*** Begin section ***

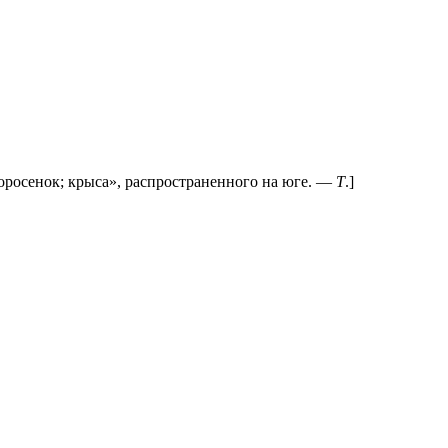
росенок; крыса», распространенного на юге. —
Т
.]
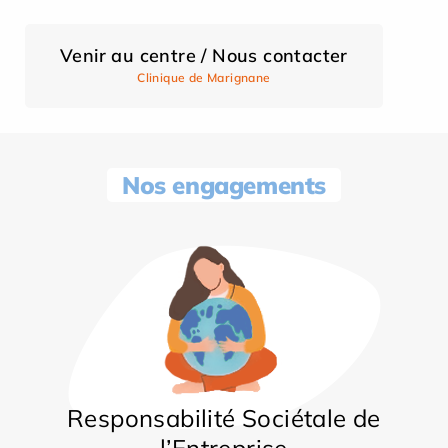
Venir au centre / Nous contacter
Clinique de Marignane
Nos engagements
Responsabilité Sociétale de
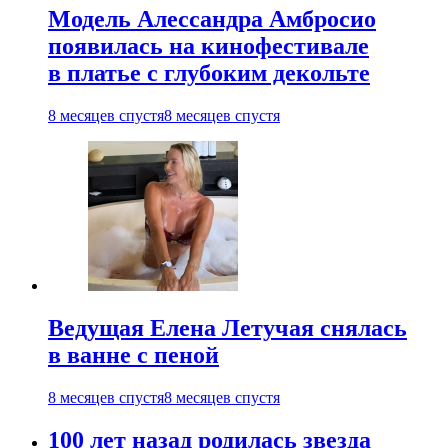
Модель Алессандра Амбросио
появилась на кинофестивале
в платье с глубоким декольте
8 месяцев спустя
8 месяцев спустя
Ведущая Елена Летучая снялась
в ванне с пеной
8 месяцев спустя
8 месяцев спустя
100 лет назад родилась звезда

*** End section ***

* ACTIVITY: Produce an exact copy of the lines from the line containing "Nos engagements" to the end of the material, both ends included, and omit every picture.

* EXERCISE SOLUTION:
Nos engagements
Responsabilité Sociétale de
Модель Алессандра Амбросио
появилась на кинофестивале
в платье с глубоким декольте
8 месяцев спустя
8 месяцев спустя
Ведущая Елена Летучая снялась
в ванне с пеной
8 месяцев спустя
8 месяцев спустя
100 лет назад родилась звезда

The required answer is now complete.